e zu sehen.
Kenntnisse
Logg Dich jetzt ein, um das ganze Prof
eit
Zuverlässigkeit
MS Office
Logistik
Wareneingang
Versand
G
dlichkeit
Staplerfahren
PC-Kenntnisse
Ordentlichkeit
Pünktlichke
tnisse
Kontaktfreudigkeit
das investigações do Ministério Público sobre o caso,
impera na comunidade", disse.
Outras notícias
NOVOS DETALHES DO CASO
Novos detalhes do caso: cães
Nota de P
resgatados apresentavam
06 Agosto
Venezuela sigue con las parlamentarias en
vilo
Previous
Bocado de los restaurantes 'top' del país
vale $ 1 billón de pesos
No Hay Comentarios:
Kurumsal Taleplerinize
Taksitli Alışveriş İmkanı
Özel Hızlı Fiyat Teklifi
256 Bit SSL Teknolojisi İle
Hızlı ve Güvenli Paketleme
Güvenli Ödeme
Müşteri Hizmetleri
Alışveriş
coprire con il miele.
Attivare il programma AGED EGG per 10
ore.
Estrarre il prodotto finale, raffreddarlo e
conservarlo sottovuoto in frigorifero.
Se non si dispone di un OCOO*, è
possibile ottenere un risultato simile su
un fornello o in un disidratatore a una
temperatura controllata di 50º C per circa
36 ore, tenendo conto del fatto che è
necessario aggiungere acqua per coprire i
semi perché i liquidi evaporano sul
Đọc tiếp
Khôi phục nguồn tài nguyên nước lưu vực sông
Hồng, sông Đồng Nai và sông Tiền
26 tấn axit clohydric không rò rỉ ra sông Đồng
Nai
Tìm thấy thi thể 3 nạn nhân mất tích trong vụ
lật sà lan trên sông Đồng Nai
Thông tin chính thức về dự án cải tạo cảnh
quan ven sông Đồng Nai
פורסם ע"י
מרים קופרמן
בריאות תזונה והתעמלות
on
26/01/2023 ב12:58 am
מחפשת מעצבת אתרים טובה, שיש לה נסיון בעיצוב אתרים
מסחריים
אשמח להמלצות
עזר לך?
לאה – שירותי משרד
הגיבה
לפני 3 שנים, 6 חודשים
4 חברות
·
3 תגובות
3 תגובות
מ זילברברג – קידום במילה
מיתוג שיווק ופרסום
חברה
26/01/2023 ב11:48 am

● **EXERCISE AIM**
Each line above that contains the word "Alışveriş" counts once; give the total and no other text.

● **EXPECTED ANSWER**
2